American artist Kiki Smith was born in 1954 in Nuremberg (Germany). She lives and works in New York.

Biography

The American artist Kiki Smith was born Chiara Smith in 1954 in Nuremberg, Germany. Today she lives and works in New York. Her mother, Jane Lawrence, was an opera singer and actor and her father was the minimalist sculptor, Tony Smith. In 1976, she moved to New York, frequenting the rock music and artistic worlds. Since the 1980s, she has been known for her multidisciplinary art work incorporating sculptures, etchings, photography, drawings, books, tapestries and a variety of objects. One of the characteristics of her work is the representation of the human body, and particularly the anatomy and outline of the female body. Sometimes, this outline is shown at a disturbing angle, or is altered or fragmented. In reference to this, in the catalogue of the exhibition at the Musée des Beaux-Arts de Montreal (Kiki Smith, 1996) Christine Ross wrote, “Observing the work of Kiki Smith is to be confronted with a body that is bold but no longer manages to operate as a whole.” Since the mid-1990s, her research has expanded into the cosmos and mythology; in her works and installations she now combines animality and fairy tales, simultaneously suggesting wonderment and horror.

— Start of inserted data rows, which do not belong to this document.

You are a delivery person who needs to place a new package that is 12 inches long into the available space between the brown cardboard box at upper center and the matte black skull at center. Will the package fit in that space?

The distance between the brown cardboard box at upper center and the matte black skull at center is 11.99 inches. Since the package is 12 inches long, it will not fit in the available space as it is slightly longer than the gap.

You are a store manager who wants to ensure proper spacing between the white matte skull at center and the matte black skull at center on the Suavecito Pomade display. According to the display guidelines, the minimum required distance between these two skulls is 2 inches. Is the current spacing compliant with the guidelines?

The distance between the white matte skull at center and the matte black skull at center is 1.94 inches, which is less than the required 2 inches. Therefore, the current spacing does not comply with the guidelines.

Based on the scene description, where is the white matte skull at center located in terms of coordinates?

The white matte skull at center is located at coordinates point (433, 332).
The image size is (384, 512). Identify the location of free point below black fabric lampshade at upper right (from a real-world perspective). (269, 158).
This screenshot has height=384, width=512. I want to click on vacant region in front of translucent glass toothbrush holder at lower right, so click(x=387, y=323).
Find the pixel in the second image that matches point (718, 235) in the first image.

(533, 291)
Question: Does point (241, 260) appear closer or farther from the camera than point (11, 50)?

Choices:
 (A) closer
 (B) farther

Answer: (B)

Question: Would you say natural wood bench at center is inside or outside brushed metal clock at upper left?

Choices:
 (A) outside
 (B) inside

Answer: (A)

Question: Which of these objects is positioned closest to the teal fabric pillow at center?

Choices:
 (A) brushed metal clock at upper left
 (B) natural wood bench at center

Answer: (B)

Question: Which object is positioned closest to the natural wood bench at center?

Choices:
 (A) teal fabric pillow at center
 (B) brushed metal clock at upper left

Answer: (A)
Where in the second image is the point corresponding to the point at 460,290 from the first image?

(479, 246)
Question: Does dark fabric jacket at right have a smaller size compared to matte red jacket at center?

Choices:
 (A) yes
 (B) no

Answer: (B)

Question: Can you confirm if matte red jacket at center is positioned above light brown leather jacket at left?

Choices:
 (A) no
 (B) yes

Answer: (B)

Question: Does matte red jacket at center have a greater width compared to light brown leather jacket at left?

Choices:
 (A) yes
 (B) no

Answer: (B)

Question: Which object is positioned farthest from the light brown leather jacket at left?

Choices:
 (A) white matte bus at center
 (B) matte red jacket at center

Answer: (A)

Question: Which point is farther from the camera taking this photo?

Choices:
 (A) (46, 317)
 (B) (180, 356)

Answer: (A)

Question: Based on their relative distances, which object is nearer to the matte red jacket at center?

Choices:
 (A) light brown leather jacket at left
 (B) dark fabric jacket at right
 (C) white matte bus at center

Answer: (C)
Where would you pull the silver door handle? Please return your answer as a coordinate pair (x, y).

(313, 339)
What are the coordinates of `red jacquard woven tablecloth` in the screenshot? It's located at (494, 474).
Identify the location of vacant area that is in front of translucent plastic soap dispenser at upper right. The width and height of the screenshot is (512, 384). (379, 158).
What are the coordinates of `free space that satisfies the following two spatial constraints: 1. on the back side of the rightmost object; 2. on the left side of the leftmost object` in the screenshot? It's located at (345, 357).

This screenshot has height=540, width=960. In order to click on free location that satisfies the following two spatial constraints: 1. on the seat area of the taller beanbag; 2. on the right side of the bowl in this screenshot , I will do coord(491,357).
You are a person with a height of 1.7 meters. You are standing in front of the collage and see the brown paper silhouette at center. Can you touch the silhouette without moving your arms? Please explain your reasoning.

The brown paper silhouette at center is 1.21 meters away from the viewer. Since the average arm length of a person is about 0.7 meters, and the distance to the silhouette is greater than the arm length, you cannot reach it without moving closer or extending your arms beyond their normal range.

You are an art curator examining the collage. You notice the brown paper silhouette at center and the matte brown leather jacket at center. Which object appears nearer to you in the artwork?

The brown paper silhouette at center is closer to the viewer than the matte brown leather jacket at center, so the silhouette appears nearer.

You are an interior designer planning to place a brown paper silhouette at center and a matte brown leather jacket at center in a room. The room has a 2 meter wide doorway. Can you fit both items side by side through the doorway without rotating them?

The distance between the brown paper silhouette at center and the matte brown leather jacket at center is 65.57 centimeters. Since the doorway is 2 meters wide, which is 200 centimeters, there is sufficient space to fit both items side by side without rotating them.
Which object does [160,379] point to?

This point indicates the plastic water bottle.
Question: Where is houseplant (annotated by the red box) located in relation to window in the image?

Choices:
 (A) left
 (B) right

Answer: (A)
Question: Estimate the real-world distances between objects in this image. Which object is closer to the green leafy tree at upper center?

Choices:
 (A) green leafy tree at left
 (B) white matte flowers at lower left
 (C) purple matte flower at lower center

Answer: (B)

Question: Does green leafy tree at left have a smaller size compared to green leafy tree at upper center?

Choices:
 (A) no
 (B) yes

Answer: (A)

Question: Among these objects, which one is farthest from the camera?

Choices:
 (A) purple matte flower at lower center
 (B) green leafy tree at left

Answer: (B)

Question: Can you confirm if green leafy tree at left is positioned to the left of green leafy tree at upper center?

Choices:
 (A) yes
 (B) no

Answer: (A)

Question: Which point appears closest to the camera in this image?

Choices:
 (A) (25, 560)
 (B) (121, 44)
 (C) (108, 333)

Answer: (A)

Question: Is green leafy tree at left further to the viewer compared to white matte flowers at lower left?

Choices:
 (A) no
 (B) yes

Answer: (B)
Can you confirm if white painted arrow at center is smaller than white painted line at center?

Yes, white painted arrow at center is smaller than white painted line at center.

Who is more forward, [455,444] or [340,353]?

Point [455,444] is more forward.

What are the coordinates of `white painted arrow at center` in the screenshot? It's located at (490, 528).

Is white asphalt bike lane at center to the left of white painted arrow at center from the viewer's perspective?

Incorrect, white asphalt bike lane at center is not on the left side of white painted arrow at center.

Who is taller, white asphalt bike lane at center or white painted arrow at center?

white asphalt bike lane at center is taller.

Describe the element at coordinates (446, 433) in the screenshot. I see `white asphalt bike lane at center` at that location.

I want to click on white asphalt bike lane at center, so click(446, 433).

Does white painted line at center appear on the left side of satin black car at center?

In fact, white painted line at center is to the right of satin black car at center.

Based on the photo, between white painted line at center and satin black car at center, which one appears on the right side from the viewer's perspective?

Kiki Smith has been the subject of a number of exhibitions around the world. In 2003, the Prints, Books and Things exhibitions at the MoMA in New York played an important role in her career. Then between 2005 and 2007, the travelling exhibition, Kiki Smith: A Gathering, was presented successively at the MOMA in San Francisco, the Walker Art Center in Minneapolis, the Contemporary Arts Museum in Houston and the Whitney Museum in New York. In 2019, she was the focus of a number of one-man shows: at the Monnaie in Paris, at the Sara Hilden Art Museum in Tampere, at the Belvedere Museum in Vienna, the Palazzo Pitti in Florence, the Modern Art Oxford and the Centre de la gravure in La Louvière. Her work has been presented at five Venice Biennales.